■ **Materials provided**
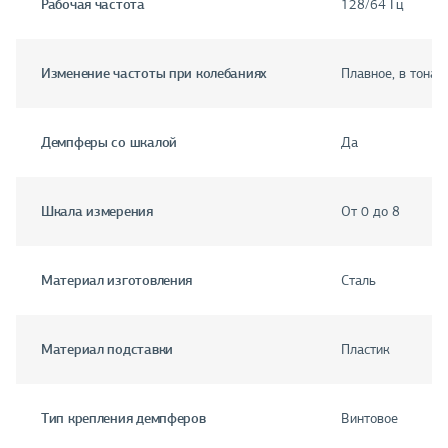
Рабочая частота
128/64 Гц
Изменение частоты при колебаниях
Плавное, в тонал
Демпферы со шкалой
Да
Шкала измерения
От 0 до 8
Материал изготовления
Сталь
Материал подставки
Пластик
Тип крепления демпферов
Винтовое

---

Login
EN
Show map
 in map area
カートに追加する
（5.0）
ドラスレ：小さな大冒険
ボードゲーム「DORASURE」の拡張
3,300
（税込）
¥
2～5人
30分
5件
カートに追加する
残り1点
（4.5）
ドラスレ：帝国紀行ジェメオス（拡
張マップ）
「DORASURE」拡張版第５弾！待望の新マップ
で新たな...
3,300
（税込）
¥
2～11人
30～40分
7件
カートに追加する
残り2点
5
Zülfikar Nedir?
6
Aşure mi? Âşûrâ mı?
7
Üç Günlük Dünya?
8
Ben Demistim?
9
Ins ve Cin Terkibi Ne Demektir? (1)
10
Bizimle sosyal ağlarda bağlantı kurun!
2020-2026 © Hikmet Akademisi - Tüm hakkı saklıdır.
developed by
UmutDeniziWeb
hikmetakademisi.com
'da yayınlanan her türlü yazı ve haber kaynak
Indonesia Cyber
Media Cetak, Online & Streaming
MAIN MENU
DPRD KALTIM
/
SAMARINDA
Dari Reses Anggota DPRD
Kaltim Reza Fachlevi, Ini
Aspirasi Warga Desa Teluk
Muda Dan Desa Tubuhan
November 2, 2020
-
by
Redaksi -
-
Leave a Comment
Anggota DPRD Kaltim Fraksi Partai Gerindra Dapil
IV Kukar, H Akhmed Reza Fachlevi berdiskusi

■ **Work task**
Using the entries shown above, reproduce verbatim the lines from the line bearing "Aspirasi Warga Desa Teluk" to the line bearing "IV Kukar, H Akhmed Reza Fachlevi berdiskusi", inclusive.

■ **Reply**
Aspirasi Warga Desa Teluk
Muda Dan Desa Tubuhan
November 2, 2020
-
by
Redaksi -
-
Leave a Comment
Anggota DPRD Kaltim Fraksi Partai Gerindra Dapil
IV Kukar, H Akhmed Reza Fachlevi berdiskusi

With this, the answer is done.